Catch-up: we need a shared understanding and a common strategy

Catch-up is a very simple name for a very complicated thing. It’s complicated because to talk about catch-up in any depth, we first have to answer a number of questions: what do we mean by ‘catching up’? Catching up with what? Catching up with whom? And then there’s the thorny question of how to measure the extent to which someone has caught up. And perhaps the thorniest question of all: how best to go about catching up?

So, catching up with what? And how to measure it? Schools and colleges use a host of measures designed to describe what they mean by a high-quality education but, for me, chief amongst them should be measures of the quality and quantity of what learners know, in terms of their literacy and numeracy, and in the discrete subjects – English, Maths, Science, History, Geography, Music, Art, French and so on. Focusing on this notion of knowledge catch-up, making specific catch-up plans involves determining 1) Where students are at the point of measurement and 2) Where they ought to be by that point – the difference between those two things is, clearly, what needs to be made good. If we have a battery of good-quality diagnostic tests for learners to do, and a set of curriculum-related expectations against which to measure where they are, we could make a good fist of doing this.

But there are problems with taking that methodical, diagnostic approach: first, since learning only happens over time (I wrote about this in my last blog), it would be logical to say that if people have ‘lost’ a year of learning, it will take them around a year, or a very long time at least, to catch up.

Second, since learners tend, almost invariably, to have different starting points, what it means to ‘catch up’ will be different for different people. Some people may, for example, have actually learned more during lockdown than they might have done had it not occurred, whilst others may have started lockdown even further behind than they are now etc…

The other big complication with catch-up is when it might happen. Say I have a Year 10 Science class returning from lockdown: they will hopefully sit their Science GCSE next summer; we still have a lot of content to study between now and then. If I stop and try to plug all of the varied gaps in my students’ knowledge before moving on, I will run out of time to cover the curriculum by the time the exams start in the summer of Year 11. In this cases, my best bet is probably to try to weave in revision of key lockdown learning whilst at the same time moving ahead with the curriculum, through frequent retrieval practice.

Short-term fixes tend not to work long-term.
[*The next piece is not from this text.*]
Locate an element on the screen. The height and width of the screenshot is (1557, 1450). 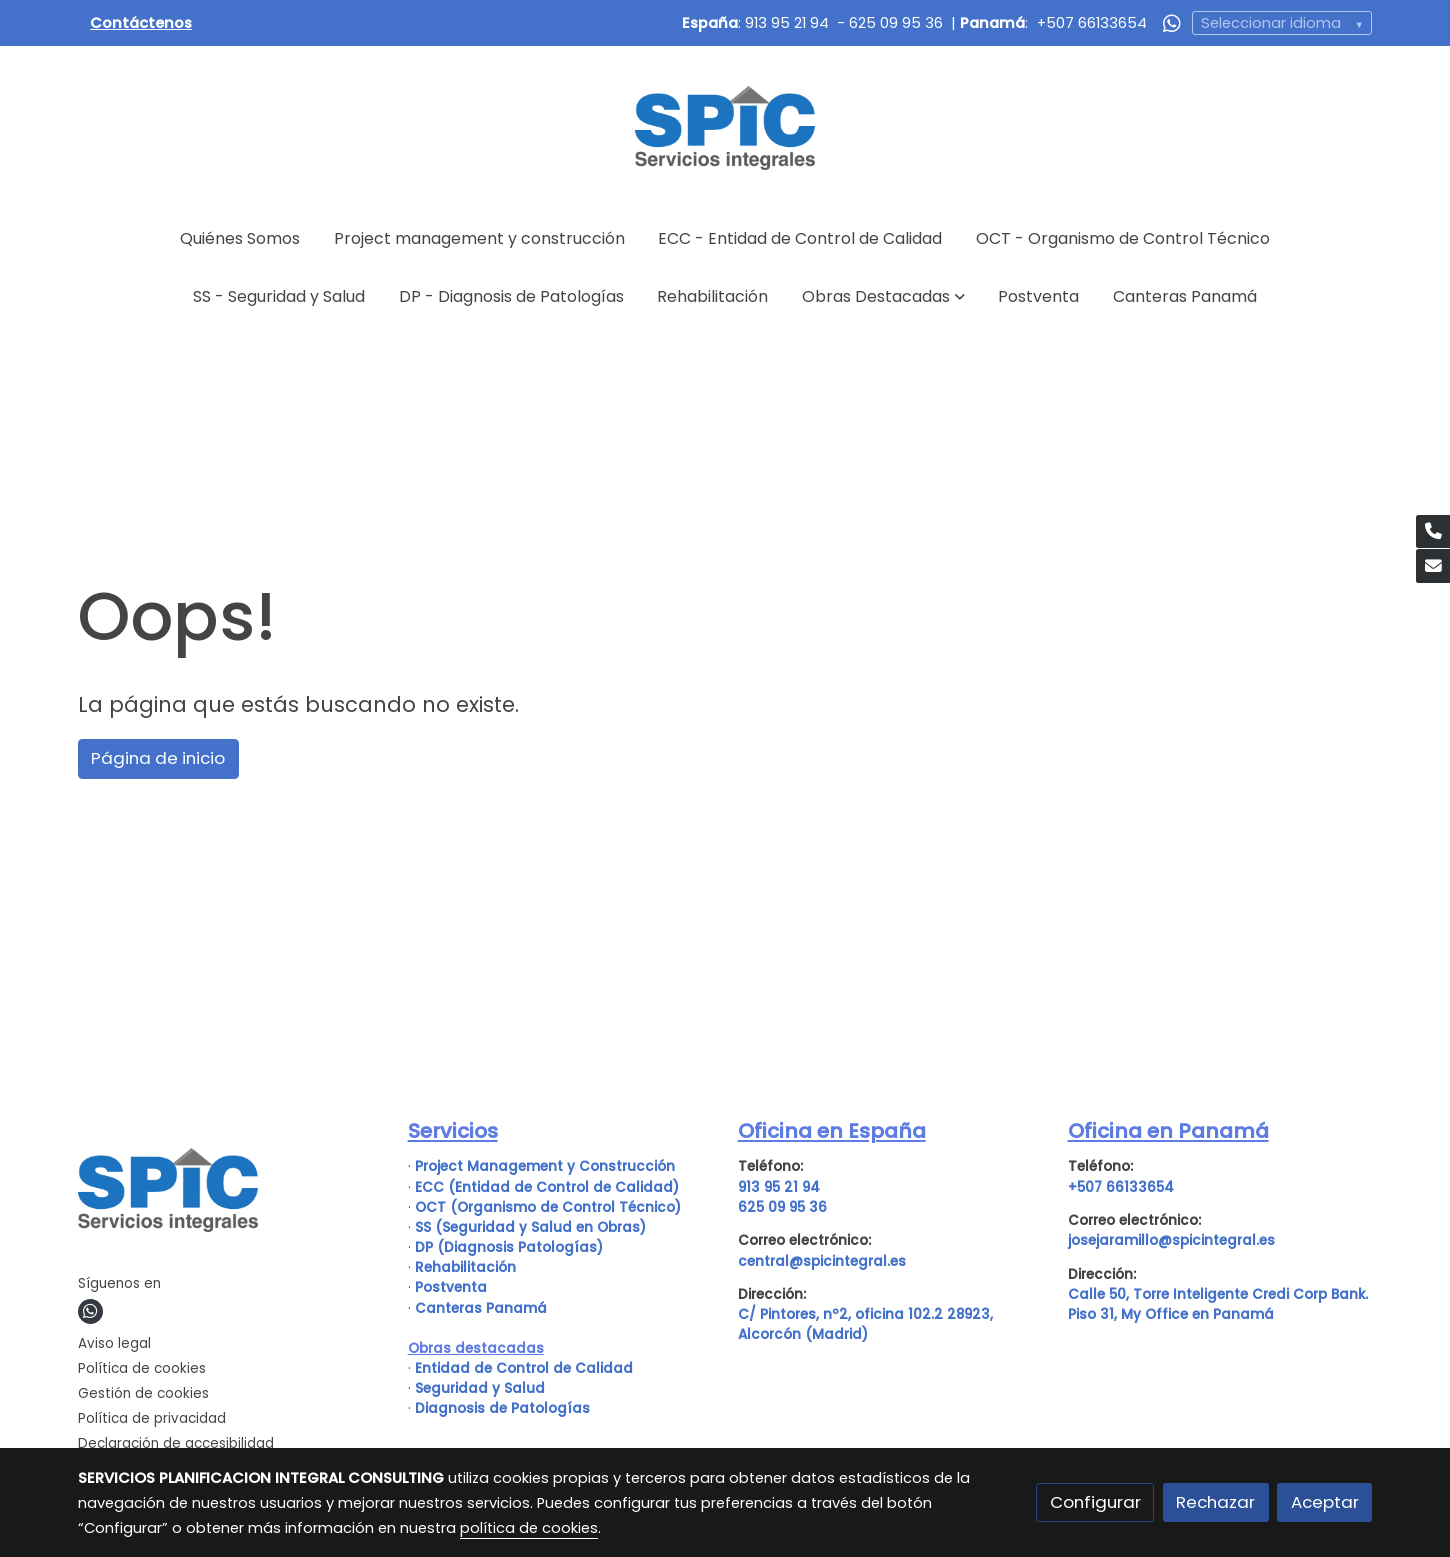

Initiatives such as Saturday-Morning School, extending the school day for some students, and holiday programmes such as Easter School and Summer School may have some short-term benefit for some people but they don’t feel like sustainable long-term approaches to addressing the gaps in knowledge between individual learners and groups of learners. The students who are most likely to attend these extra sessions are those well-motivated learners who probably need them least, and those with the most to catch up are probably the least likely to attend. Let’s think about an imaginary learner called Mark: Mark is a Year 10 ‘Disadvantaged’ student; he has always struggled a bit with literacy and numeracy; his reading age is two years below his chronological age; he left Primary school well behind the majority of his peers; his typical attendance is below 90% and he gets into the odd scrape at school; he doesn’t particularly like school but he does enjoy a few of the subjects, including sport and DT. Mark is looking forward to the point when he can leave school and get a job and earn some money. Try telling Mark that he now needs to stay behind after school most days to catch up, and he needs to give up his some of his Easter and Summer holidays, too. I can guess what Mark might think about that proposal, but it may not be printable and the likelihood is that Mark will simply not attend the catch-up sessions; or, he will attend a few of them and then stop.

The most sustainable long-term model for addressing gaps in learners’ knowledge – catching up – is a knowledge-based curriculum that spells out exactly what all learners should know by each point in the curriculum; explicit teaching of the content that includes frequent retrieval practice; and ongoing targeted intervention, from as early as possible, for those individual learners who are well behind their peers (especially in literacy). To exemplify this last point: say we have Macramé as one of the subjects on our KS3 curriculum that all students should have the opportunity to do, it just doesn’t make sense for Johnny to do Macramé for a double period per week when he has joined Year 7 with a reading age of six and a half years. To help people catch up and indeed to help them learn well, we need to think long-term about the best curriculum for the learners. A carefully-sequenced curriculum, set out so it spirals upward through the years, explicitly taught, that includes ongoing provision for those who are behind, is surely the most sustainable one for everyone.